*** Opening of Input material ***

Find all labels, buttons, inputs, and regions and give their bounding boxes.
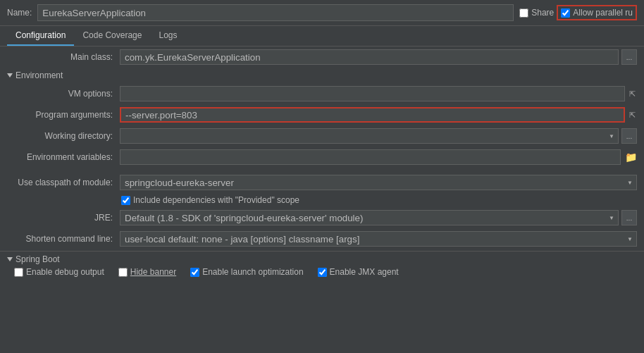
configuration-content: Main class: ... Environment VM options: … (0, 47, 644, 283)
environment-label: Environment (16, 70, 63, 80)
working-directory-row: Working directory: ... (0, 125, 644, 147)
enable-launch-optimization-label: Enable launch optimization (202, 267, 303, 277)
classpath-field: springcloud-eureka-server (120, 175, 637, 190)
main-class-row: Main class: ... (0, 47, 644, 68)
environment-variables-input[interactable] (120, 149, 621, 165)
shorten-command-label: Shorten command line: (7, 234, 120, 244)
classpath-label: Use classpath of module: (7, 178, 120, 187)
program-arguments-input[interactable] (120, 107, 625, 123)
main-class-field: ... (120, 49, 637, 65)
working-directory-field: ... (120, 128, 637, 144)
module-select[interactable]: springcloud-eureka-server (120, 175, 637, 190)
share-area: Share Allow parallel ru (519, 5, 637, 20)
include-dependencies-label: Include dependencies with "Provided" sco… (133, 195, 299, 205)
hide-banner-row: Hide banner (118, 267, 176, 277)
vm-options-field: ⇱ (120, 86, 637, 101)
enable-debug-checkbox[interactable] (14, 268, 23, 277)
hide-banner-label: Hide banner (130, 267, 176, 277)
jre-select[interactable]: Default (1.8 - SDK of 'springcloud-eurek… (120, 210, 619, 225)
environment-variables-label: Environment variables: (7, 152, 120, 162)
allow-parallel-label: Allow parallel ru (573, 8, 633, 18)
vm-options-input[interactable] (120, 86, 625, 101)
tab-configuration[interactable]: Configuration (7, 26, 74, 46)
jre-dropdown-wrapper[interactable]: Default (1.8 - SDK of 'springcloud-eurek… (120, 210, 619, 225)
tab-code-coverage[interactable]: Code Coverage (74, 26, 150, 46)
jre-row: JRE: Default (1.8 - SDK of 'springcloud-… (0, 207, 644, 228)
enable-launch-optimization-row: Enable launch optimization (190, 267, 303, 277)
name-label: Name: (7, 8, 32, 18)
jre-label: JRE: (7, 213, 120, 223)
allow-parallel-checkbox[interactable] (561, 8, 570, 18)
enable-jmx-label: Enable JMX agent (330, 267, 399, 277)
working-directory-dropdown[interactable] (120, 128, 619, 144)
vm-options-expand-button[interactable]: ⇱ (628, 89, 637, 99)
environment-variables-field: 📁 (120, 149, 637, 165)
shorten-command-dropdown-wrapper[interactable]: user-local default: none - java [options… (120, 231, 637, 247)
hide-banner-checkbox[interactable] (118, 268, 128, 277)
working-directory-label: Working directory: (7, 131, 120, 141)
enable-jmx-row: Enable JMX agent (318, 267, 399, 277)
enable-jmx-checkbox[interactable] (318, 268, 327, 277)
include-dependencies-checkbox-row: Include dependencies with "Provided" sco… (121, 195, 637, 205)
shorten-command-select[interactable]: user-local default: none - java [options… (120, 231, 637, 247)
shorten-command-field: user-local default: none - java [options… (120, 231, 637, 247)
main-class-browse-button[interactable]: ... (621, 49, 637, 65)
working-directory-select[interactable] (120, 128, 619, 144)
enable-launch-optimization-checkbox[interactable] (190, 268, 199, 277)
spring-boot-arrow-icon (7, 257, 13, 261)
shorten-command-row: Shorten command line: user-local default… (0, 228, 644, 249)
vm-options-label: VM options: (7, 89, 120, 99)
module-dropdown-wrapper[interactable]: springcloud-eureka-server (120, 175, 637, 190)
tab-logs[interactable]: Logs (150, 26, 185, 46)
jre-field: Default (1.8 - SDK of 'springcloud-eurek… (120, 210, 637, 225)
enable-debug-row: Enable debug output (14, 267, 104, 277)
environment-section-header[interactable]: Environment (0, 68, 644, 83)
spring-boot-options-row: Enable debug output Hide banner Enable l… (7, 264, 637, 280)
vm-options-row: VM options: ⇱ (0, 83, 644, 104)
share-label: Share (531, 8, 554, 18)
environment-variables-folder-icon[interactable]: 📁 (625, 151, 637, 163)
enable-debug-label: Enable debug output (26, 267, 104, 277)
include-dependencies-checkbox[interactable] (121, 196, 130, 205)
main-class-label: Main class: (7, 52, 120, 62)
top-bar: Name: Share Allow parallel ru (0, 0, 644, 26)
main-class-input[interactable] (120, 49, 619, 65)
program-arguments-field: ⇱ (120, 107, 637, 123)
spring-boot-section: Spring Boot Enable debug output Hide ban… (0, 251, 644, 283)
include-dependencies-row: Include dependencies with "Provided" sco… (0, 193, 644, 207)
spring-boot-label: Spring Boot (16, 254, 60, 264)
environment-variables-row: Environment variables: 📁 (0, 147, 644, 168)
program-arguments-label: Program arguments: (7, 110, 120, 120)
tabs-bar: Configuration Code Coverage Logs (0, 26, 644, 47)
program-arguments-expand-button[interactable]: ⇱ (628, 111, 637, 120)
working-directory-browse-button[interactable]: ... (621, 128, 637, 144)
jre-browse-button[interactable]: ... (621, 210, 637, 225)
spring-boot-section-header[interactable]: Spring Boot (7, 254, 637, 264)
classpath-row: Use classpath of module: springcloud-eur… (0, 172, 644, 193)
name-input[interactable] (37, 4, 514, 21)
allow-parallel-container: Allow parallel ru (557, 5, 637, 20)
program-arguments-row: Program arguments: ⇱ (0, 104, 644, 125)
environment-arrow-icon (7, 73, 13, 78)
share-checkbox[interactable] (519, 8, 528, 18)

*** Close of Input material ***

▶ Work task: Note how many lines in the data above contain "Coverage", then state that number alone.

▶ Written answer: 2